What you should do:
The entries below are to be returned as written, with all pictures dropped.

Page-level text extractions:
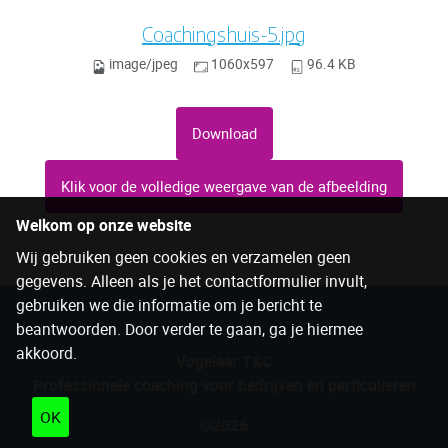
Coachingshuis-5.jpg
image/jpeg
1060x597
96.4 KB
Download
Klik voor de volledige weergave van de afbeelding
Welkom op onze website
Wij gebruiken geen cookies en verzamelen geen
gegevens. Alleen als je het contactformulier invult,
gebruiken we die informatie om je bericht te
beantwoorden. Door verder te gaan, ga je hiermee
akkoord.
Vogelaar T&C
Professionele coaching voor bedrijven en particulieren
OK
©2026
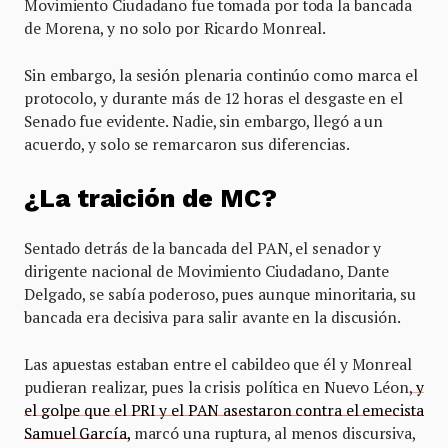
Movimiento Ciudadano fue tomada por toda la bancada
de Morena, y no solo por Ricardo Monreal.
Sin embargo, la sesión plenaria continúo como marca el
protocolo, y durante más de 12 horas el desgaste en el
Senado fue evidente. Nadie, sin embargo, llegó a un
acuerdo, y solo se remarcaron sus diferencias.
¿La traición de MC?
Sentado detrás de la bancada del PAN, el senador y
dirigente nacional de Movimiento Ciudadano, Dante
Delgado, se sabía poderoso, pues aunque minoritaria, su
bancada era decisiva para salir avante en la discusión.
Las apuestas estaban entre el cabildeo que él y Monreal
pudieran realizar, pues la crisis política en Nuevo Léon,
y
el golpe que el PRI y el PAN asestaron contra el emecista
Samuel García,
marcó una ruptura, al menos discursiva,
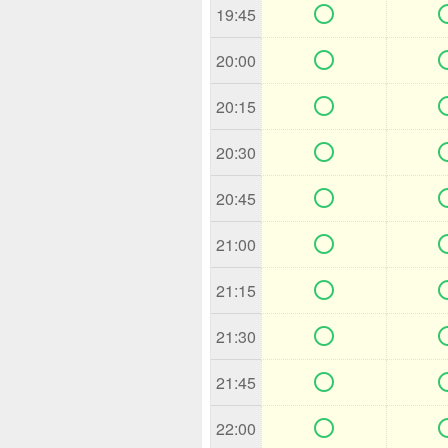

19:45

20:00

20:15

20:30

20:45

21:00

21:15

21:30

21:45

22:00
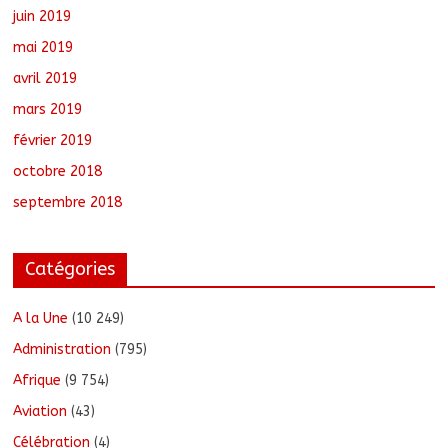
juin 2019
mai 2019
avril 2019
mars 2019
février 2019
octobre 2018
septembre 2018
Catégories
A la Une
(10 249)
Administration
(795)
Afrique
(9 754)
Aviation
(43)
Célébration
(4)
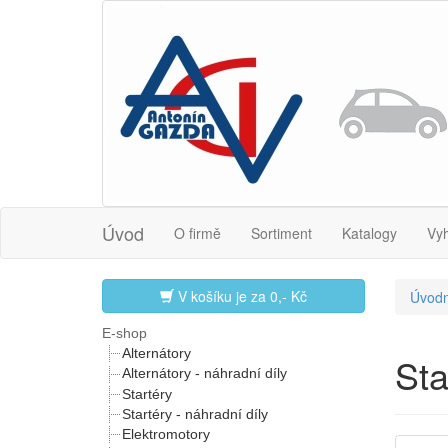
Úvod
O firmě
Sortiment
Katalogy
Vy
V košíku je za
0,- Kč
Úvodn
E-shop
Alternátory
St
Alternátory - náhradní díly
Startéry
Startéry - náhradní díly
Elektromotory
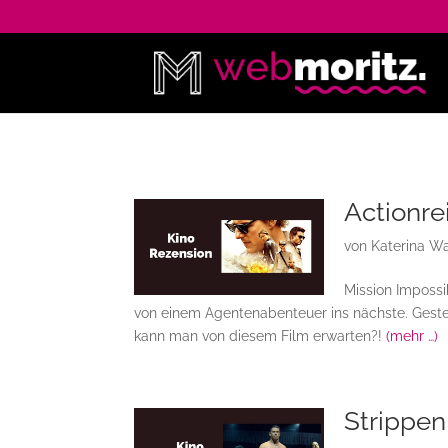
Actionre
von
Katerina W
Mission Impossi
von einem Agentenabenteuer ins nächste. Geste
kann man von diesem Film erwarten?!
(mehr …)
Strippen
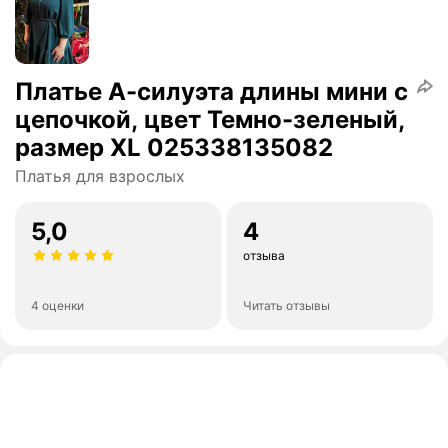
Платье А-силуэта длины мини с
цепочкой, цвет Темно-зеленый,
размер XL 025338135082
Платья для взрослых
5,0
4
отзыва
4 оценки
Читать отзывы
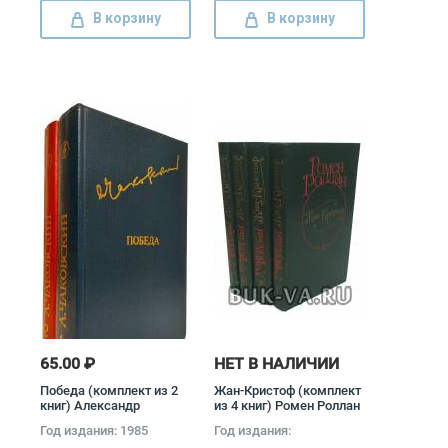
В корзину
В корзину
65.00 ₽
НЕТ В НАЛИЧИИ
Победа (комплект из 2
Жан-Кристоф (комплект
книг) Александр
из 4 книг) Ромен Роллан
Чаковский
Год издания: 1985
Год издания:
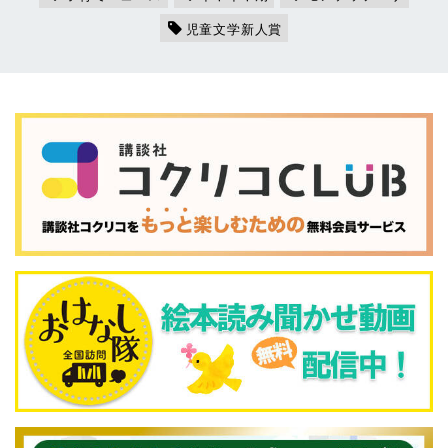
児童文学新人賞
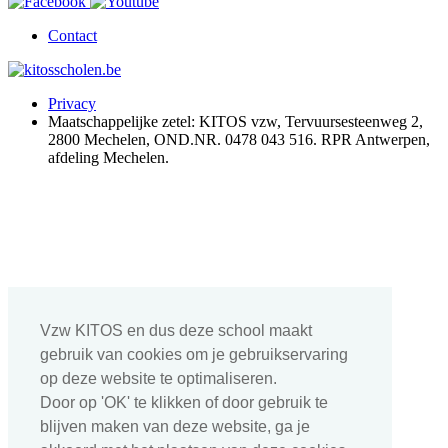
Contact
Privacy
Maatschappelijke zetel: KITOS vzw, Tervuursesteenweg 2,
2800 Mechelen, OND.NR. 0478 043 516. RPR Antwerpen,
afdeling Mechelen.
Vzw KITOS en dus deze school maakt
gebruik van cookies om je gebruikservaring
op deze website te optimaliseren.
Door op 'OK' te klikken of door gebruik te
blijven maken van deze website, ga je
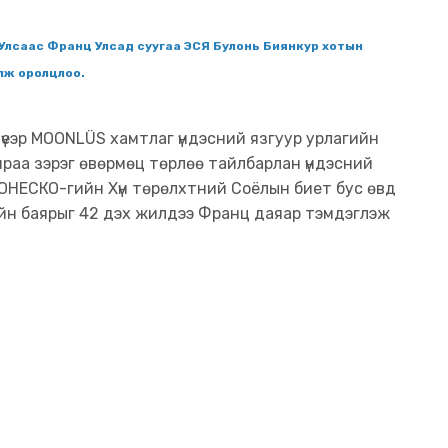
 Улсаас Франц Улсад суугаа ЭСЯ Булонь Биянкур хотын
лж оролцлоо.
үеэр MOONLÜS хамтлаг үндэсний язгуур урлагийн
ираа зэрэг өвөрмөц төрлөө тайлбарлан үндэсний
 ЮНЕСКО-гийн Хүн төрөлхтний Соёлын биет бус өвд
мийн баярыг 42 дэх жилдээ Франц даяар тэмдэглэж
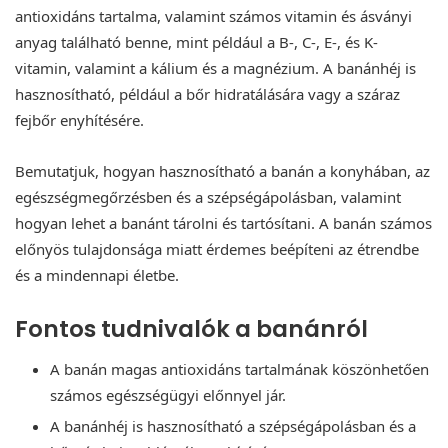
antioxidáns tartalma, valamint számos vitamin és ásványi
anyag található benne, mint például a B-, C-, E-, és K-
vitamin, valamint a kálium és a magnézium. A banánhéj is
hasznosítható, például a bőr hidratálására vagy a száraz
fejbőr enyhítésére.
Bemutatjuk, hogyan hasznosítható a banán a konyhában, az
egészségmegőrzésben és a szépségápolásban, valamint
hogyan lehet a banánt tárolni és tartósítani. A banán számos
előnyös tulajdonsága miatt érdemes beépíteni az étrendbe
és a mindennapi életbe.
Fontos tudnivalók a banánról
A banán magas antioxidáns tartalmának köszönhetően
számos egészségügyi előnnyel jár.
A banánhéj is hasznosítható a szépségápolásban és a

Answer for the task:
Coachingshuis-5.jpg
image/jpeg
1060x597
96.4 KB
Download
Klik voor de volledige weergave van de afbeelding
Welkom op onze website
Wij gebruiken geen cookies en verzamelen geen
gegevens. Alleen als je het contactformulier invult,
gebruiken we die informatie om je bericht te
beantwoorden. Door verder te gaan, ga je hiermee
akkoord.
Vogelaar T&C
Professionele coaching voor bedrijven en particulieren
OK
©2026
Movimiento Ciudadano fue tomada por toda la bancada
de Morena, y no solo por Ricardo Monreal.
Sin embargo, la sesión plenaria continúo como marca el
protocolo, y durante más de 12 horas el desgaste en el
Senado fue evidente. Nadie, sin embargo, llegó a un
acuerdo, y solo se remarcaron sus diferencias.
¿La traición de MC?
Sentado detrás de la bancada del PAN, el senador y
dirigente nacional de Movimiento Ciudadano, Dante
Delgado, se sabía poderoso, pues aunque minoritaria, su
bancada era decisiva para salir avante en la discusión.
Las apuestas estaban entre el cabildeo que él y Monreal
pudieran realizar, pues la crisis política en Nuevo Léon,
y
el golpe que el PRI y el PAN asestaron contra el emecista
Samuel García,
marcó una ruptura, al menos discursiva,

19:45

20:00

20:15

20:30

20:45

21:00

21:15

21:30

21:45

22:00
juin 2019
mai 2019
avril 2019
mars 2019
février 2019
octobre 2018
septembre 2018
Catégories
A la Une
(10 249)
Administration
(795)
Afrique
(9 754)
Aviation
(43)
Célébration
(4)
Úvod
O firmě
Sortiment
Katalogy
Vy
V košíku je za
0,- Kč
Úvodn
E-shop
Alternátory
St
Alternátory - náhradní díly
Startéry
Startéry - náhradní díly
Elektromotory
Actionre
von
Katerina W
Mission Impossi
von einem Agentenabenteuer ins nächste. Geste
kann man von diesem Film erwarten?!
(mehr …)
Strippen
Платье А-силуэта длины мини с
цепочкой, цвет Темно-зеленый,
размер XL 025338135082
Платья для взрослых
5,0
4
отзыва
4 оценки
Читать отзывы
В корзину
В корзину
65.00 ₽
НЕТ В НАЛИЧИИ
Победа (комплект из 2
Жан-Кристоф (комплект
книг) Александр
из 4 книг) Ромен Роллан
Чаковский
Год издания: 1985
Год издания:
児童文学新人賞
Contact
Privacy
Maatschappelijke zetel: KITOS vzw, Tervuursesteenweg 2,
2800 Mechelen, OND.NR. 0478 043 516. RPR Antwerpen,
afdeling Mechelen.
Vzw KITOS en dus deze school maakt
gebruik van cookies om je gebruikservaring
op deze website te optimaliseren.
Door op 'OK' te klikken of door gebruik te
blijven maken van deze website, ga je
 Улсаас Франц Улсад суугаа ЭСЯ Булонь Биянкур хотын
лж оролцлоо.
үеэр MOONLÜS хамтлаг үндэсний язгуур урлагийн
ираа зэрэг өвөрмөц төрлөө тайлбарлан үндэсний
 ЮНЕСКО-гийн Хүн төрөлхтний Соёлын биет бус өвд
мийн баярыг 42 дэх жилдээ Франц даяар тэмдэглэж
antioxidáns tartalma, valamint számos vitamin és ásványi
anyag található benne, mint például a B-, C-, E-, és K-
vitamin, valamint a kálium és a magnézium. A banánhéj is
hasznosítható, például a bőr hidratálására vagy a száraz
fejbőr enyhítésére.
Bemutatjuk, hogyan hasznosítható a banán a konyhában, az
egészségmegőrzésben és a szépségápolásban, valamint
hogyan lehet a banánt tárolni és tartósítani. A banán számos
előnyös tulajdonsága miatt érdemes beépíteni az étrendbe
és a mindennapi életbe.
Fontos tudnivalók a banánról
A banán magas antioxidáns tartalmának köszönhetően
számos egészségügyi előnnyel jár.
A banánhéj is hasznosítható a szépségápolásban és a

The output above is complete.